╭─ Materials provided
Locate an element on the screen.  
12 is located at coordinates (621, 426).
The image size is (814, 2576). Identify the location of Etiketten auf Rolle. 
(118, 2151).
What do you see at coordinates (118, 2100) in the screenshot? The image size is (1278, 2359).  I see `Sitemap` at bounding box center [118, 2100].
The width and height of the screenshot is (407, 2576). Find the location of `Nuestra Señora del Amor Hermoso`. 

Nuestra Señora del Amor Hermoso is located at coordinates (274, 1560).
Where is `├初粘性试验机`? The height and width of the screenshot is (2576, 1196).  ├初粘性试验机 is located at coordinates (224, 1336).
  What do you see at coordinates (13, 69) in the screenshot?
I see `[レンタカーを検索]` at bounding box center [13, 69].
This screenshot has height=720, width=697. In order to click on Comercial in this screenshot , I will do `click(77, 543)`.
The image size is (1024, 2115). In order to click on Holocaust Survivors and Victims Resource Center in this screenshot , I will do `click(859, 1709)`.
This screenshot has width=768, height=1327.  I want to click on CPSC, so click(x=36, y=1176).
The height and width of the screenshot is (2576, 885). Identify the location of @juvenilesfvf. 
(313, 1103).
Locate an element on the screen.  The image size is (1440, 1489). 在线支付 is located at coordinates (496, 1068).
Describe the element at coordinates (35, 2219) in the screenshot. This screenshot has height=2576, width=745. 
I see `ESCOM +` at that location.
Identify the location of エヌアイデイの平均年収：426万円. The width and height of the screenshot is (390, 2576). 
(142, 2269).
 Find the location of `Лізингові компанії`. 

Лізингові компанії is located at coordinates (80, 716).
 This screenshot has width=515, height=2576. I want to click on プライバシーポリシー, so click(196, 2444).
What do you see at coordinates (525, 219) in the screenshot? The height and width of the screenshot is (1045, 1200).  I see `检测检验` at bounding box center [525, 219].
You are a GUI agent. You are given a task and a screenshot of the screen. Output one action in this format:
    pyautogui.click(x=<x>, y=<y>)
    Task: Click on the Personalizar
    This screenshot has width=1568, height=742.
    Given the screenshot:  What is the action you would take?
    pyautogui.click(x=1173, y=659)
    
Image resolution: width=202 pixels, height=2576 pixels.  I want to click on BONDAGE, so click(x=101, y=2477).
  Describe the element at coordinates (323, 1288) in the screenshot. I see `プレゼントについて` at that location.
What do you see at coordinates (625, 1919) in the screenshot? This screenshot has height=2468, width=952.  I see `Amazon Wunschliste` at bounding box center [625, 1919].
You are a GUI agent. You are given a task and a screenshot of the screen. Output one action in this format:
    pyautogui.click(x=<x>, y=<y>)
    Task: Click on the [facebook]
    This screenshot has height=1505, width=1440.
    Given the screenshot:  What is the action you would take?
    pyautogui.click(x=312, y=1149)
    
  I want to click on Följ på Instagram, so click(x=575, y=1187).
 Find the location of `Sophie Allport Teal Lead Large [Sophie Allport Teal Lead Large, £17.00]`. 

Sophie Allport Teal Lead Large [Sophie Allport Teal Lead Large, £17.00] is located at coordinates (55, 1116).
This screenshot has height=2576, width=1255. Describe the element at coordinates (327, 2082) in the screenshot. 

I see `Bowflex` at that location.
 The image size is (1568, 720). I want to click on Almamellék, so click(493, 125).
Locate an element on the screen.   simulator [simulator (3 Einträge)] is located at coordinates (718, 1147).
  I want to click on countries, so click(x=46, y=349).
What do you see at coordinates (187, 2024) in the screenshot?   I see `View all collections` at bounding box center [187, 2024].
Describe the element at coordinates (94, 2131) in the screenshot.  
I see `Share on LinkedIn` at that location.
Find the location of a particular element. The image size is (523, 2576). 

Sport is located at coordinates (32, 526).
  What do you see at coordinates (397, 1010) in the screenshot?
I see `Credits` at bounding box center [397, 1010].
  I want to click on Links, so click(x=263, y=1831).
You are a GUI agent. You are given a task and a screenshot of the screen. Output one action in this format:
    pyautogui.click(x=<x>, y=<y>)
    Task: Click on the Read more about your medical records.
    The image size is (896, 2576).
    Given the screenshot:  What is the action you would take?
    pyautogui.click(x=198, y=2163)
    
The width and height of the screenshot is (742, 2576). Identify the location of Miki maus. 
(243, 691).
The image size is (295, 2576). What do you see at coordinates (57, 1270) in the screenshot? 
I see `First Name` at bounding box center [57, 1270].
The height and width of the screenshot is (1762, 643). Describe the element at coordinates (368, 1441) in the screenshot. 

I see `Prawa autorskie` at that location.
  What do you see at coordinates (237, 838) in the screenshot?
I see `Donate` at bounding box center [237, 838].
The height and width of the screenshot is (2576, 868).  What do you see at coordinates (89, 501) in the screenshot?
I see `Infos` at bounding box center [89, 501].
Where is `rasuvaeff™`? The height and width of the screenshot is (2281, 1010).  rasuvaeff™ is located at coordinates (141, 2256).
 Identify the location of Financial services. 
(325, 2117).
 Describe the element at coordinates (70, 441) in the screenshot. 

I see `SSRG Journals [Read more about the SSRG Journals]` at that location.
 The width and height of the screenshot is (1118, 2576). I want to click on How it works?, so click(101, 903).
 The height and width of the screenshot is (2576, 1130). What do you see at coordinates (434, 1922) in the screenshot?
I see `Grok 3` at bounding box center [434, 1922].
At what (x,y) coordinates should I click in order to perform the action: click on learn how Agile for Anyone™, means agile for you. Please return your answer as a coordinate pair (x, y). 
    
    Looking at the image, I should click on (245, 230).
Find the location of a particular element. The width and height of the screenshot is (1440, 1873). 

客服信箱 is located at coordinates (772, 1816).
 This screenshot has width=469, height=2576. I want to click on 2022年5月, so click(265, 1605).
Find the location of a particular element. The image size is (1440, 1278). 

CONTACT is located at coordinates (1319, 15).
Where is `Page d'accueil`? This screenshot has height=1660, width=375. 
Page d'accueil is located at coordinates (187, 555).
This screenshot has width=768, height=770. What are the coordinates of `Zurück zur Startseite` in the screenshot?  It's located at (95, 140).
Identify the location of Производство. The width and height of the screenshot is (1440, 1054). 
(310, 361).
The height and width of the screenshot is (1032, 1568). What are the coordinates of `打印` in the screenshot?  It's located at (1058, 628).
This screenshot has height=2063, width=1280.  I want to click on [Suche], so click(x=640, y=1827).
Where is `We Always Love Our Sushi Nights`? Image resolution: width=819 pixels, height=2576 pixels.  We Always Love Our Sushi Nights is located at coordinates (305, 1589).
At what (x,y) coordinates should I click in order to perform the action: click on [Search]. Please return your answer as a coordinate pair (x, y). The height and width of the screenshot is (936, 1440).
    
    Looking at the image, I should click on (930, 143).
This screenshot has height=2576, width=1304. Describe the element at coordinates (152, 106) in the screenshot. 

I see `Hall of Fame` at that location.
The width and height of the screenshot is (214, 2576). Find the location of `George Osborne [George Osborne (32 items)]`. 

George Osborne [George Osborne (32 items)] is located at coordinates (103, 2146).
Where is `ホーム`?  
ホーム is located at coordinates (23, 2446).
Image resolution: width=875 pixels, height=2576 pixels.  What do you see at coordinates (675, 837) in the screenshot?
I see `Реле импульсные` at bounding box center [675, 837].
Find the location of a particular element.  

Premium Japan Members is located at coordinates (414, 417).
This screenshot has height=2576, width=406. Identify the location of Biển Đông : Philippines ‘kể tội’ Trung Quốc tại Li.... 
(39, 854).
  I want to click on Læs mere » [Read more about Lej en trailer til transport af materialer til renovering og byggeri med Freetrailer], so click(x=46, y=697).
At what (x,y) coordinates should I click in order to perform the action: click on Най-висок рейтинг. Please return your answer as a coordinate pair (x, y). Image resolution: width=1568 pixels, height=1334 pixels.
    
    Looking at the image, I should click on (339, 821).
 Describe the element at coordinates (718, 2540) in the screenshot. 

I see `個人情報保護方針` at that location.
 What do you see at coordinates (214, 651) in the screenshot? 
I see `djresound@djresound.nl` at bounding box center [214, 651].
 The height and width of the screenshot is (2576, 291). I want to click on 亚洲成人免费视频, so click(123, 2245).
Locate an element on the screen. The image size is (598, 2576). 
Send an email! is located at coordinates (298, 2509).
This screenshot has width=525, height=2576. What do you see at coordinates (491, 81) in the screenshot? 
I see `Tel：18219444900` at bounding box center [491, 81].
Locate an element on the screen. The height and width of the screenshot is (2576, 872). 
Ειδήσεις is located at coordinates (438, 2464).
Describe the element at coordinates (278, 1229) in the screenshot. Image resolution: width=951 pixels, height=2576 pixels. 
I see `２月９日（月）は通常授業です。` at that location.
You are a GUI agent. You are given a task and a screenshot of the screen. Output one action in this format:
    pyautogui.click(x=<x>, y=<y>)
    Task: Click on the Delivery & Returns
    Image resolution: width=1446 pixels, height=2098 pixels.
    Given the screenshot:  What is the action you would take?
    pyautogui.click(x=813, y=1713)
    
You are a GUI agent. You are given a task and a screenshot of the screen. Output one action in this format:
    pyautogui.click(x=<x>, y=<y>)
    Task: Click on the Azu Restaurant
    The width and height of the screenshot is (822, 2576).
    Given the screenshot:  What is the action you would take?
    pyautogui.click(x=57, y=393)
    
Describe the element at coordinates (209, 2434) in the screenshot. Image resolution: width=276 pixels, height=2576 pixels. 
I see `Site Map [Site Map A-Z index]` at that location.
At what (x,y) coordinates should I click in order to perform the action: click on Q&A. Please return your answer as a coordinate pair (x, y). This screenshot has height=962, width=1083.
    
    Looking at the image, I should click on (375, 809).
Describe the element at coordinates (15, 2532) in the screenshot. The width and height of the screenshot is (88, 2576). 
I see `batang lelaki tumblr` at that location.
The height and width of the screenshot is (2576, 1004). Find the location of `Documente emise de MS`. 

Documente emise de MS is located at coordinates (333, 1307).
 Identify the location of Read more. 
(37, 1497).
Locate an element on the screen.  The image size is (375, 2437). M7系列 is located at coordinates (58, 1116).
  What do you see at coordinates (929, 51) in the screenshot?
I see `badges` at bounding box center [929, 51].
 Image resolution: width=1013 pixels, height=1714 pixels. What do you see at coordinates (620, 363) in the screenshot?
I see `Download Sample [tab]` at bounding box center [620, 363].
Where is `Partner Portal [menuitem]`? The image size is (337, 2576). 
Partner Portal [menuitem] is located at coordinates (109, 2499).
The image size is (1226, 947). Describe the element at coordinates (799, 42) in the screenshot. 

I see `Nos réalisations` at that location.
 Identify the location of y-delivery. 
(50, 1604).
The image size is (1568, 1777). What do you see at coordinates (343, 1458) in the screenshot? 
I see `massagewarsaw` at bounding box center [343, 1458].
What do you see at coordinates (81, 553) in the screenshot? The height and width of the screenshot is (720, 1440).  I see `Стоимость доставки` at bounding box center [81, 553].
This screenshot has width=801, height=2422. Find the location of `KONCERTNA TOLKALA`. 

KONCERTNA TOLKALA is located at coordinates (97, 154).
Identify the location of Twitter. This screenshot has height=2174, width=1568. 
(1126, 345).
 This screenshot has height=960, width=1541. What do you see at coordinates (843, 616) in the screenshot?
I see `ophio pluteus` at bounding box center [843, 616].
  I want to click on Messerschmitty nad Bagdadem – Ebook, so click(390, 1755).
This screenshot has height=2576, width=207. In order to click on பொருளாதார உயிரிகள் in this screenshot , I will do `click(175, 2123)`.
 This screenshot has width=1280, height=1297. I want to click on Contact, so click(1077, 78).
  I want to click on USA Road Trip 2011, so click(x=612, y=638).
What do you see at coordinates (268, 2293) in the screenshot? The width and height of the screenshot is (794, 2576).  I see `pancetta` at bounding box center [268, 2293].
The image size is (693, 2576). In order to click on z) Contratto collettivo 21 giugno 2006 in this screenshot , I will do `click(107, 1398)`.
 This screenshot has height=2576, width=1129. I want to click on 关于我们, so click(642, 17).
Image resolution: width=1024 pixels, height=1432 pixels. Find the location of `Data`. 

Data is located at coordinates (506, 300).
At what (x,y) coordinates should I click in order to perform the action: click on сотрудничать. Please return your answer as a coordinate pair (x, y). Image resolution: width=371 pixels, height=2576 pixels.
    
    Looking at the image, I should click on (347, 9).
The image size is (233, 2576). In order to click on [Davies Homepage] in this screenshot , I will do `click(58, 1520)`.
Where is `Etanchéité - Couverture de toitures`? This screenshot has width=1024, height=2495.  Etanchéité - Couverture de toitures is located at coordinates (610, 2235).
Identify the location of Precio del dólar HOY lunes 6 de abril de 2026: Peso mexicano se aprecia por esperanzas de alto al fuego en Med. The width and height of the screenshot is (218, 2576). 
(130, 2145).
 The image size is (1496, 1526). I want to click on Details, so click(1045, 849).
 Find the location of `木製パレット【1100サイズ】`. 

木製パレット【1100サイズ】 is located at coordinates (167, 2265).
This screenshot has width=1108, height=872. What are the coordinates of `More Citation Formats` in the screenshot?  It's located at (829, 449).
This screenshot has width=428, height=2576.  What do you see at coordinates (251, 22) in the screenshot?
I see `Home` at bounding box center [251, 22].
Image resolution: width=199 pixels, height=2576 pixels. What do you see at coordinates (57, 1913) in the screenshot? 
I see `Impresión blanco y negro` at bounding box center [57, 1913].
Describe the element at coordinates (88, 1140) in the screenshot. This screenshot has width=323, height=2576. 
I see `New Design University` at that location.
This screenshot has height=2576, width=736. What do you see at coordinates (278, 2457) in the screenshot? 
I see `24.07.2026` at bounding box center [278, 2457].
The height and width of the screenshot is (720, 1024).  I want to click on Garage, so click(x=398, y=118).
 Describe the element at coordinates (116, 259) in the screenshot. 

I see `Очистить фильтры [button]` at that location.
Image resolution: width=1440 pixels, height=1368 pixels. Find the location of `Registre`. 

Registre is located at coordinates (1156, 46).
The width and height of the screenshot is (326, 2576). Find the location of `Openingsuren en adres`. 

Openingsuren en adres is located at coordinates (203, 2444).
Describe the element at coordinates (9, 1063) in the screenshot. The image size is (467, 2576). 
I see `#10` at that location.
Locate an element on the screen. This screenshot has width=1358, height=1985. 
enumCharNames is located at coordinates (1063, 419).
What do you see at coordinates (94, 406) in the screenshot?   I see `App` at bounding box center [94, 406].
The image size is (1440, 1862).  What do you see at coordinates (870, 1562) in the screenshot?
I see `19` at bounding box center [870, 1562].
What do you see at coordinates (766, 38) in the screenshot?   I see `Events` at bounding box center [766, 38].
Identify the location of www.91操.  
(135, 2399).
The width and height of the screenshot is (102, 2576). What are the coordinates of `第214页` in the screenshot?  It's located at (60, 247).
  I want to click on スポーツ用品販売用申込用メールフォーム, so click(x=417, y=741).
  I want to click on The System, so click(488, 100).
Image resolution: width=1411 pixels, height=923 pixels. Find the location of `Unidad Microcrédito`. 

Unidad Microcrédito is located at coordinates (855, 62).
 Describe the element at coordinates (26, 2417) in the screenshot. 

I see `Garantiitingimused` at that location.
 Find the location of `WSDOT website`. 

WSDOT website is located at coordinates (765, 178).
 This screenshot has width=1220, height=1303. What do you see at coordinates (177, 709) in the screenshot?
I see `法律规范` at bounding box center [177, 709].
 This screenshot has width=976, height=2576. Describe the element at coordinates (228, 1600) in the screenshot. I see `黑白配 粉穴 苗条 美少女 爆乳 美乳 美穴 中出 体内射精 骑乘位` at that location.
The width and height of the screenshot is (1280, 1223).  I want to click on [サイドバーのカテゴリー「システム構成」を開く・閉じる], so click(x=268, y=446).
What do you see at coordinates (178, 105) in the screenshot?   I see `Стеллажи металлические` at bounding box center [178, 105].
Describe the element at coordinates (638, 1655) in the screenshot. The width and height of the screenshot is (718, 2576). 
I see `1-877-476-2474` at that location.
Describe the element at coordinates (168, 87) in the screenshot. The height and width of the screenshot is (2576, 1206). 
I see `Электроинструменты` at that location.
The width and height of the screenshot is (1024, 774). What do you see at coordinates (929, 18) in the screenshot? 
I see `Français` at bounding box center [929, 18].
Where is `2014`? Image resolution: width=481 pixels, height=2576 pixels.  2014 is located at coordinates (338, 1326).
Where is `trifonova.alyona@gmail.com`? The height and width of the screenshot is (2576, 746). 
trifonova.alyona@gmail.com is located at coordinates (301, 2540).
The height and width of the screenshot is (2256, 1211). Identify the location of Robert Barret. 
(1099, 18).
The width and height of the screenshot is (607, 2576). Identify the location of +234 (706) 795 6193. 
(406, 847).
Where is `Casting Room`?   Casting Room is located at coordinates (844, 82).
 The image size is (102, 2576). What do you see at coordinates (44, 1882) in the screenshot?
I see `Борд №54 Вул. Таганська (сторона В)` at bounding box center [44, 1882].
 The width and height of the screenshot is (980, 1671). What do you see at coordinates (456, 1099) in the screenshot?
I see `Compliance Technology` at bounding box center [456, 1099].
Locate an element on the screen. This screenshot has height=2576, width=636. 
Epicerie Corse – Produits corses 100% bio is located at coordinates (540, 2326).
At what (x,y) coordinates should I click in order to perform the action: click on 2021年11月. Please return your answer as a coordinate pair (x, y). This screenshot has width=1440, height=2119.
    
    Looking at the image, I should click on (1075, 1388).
╰─
Exercise objective:
Could you retype exactly the lines above, starting at the line that contains "The image size is (693, 2576)." and ending at the line that contains "The height and width of the screenshot is (720, 1024).", and nothing more?

Reply to the exercise:
The image size is (693, 2576). In order to click on z) Contratto collettivo 21 giugno 2006 in this screenshot , I will do `click(107, 1398)`.
 This screenshot has height=2576, width=1129. I want to click on 关于我们, so click(642, 17).
Image resolution: width=1024 pixels, height=1432 pixels. Find the location of `Data`. 

Data is located at coordinates (506, 300).
At what (x,y) coordinates should I click in order to perform the action: click on сотрудничать. Please return your answer as a coordinate pair (x, y). Image resolution: width=371 pixels, height=2576 pixels.
    
    Looking at the image, I should click on (347, 9).
The image size is (233, 2576). In order to click on [Davies Homepage] in this screenshot , I will do `click(58, 1520)`.
Where is `Etanchéité - Couverture de toitures`? This screenshot has width=1024, height=2495.  Etanchéité - Couverture de toitures is located at coordinates (610, 2235).
Identify the location of Precio del dólar HOY lunes 6 de abril de 2026: Peso mexicano se aprecia por esperanzas de alto al fuego en Med. The width and height of the screenshot is (218, 2576). 
(130, 2145).
 The image size is (1496, 1526). I want to click on Details, so click(1045, 849).
 Find the location of `木製パレット【1100サイズ】`. 

木製パレット【1100サイズ】 is located at coordinates (167, 2265).
This screenshot has width=1108, height=872. What are the coordinates of `More Citation Formats` in the screenshot?  It's located at (829, 449).
This screenshot has width=428, height=2576.  What do you see at coordinates (251, 22) in the screenshot?
I see `Home` at bounding box center [251, 22].
Image resolution: width=199 pixels, height=2576 pixels. What do you see at coordinates (57, 1913) in the screenshot? 
I see `Impresión blanco y negro` at bounding box center [57, 1913].
Describe the element at coordinates (88, 1140) in the screenshot. This screenshot has width=323, height=2576. 
I see `New Design University` at that location.
This screenshot has height=2576, width=736. What do you see at coordinates (278, 2457) in the screenshot? 
I see `24.07.2026` at bounding box center [278, 2457].
The height and width of the screenshot is (720, 1024).  I want to click on Garage, so click(x=398, y=118).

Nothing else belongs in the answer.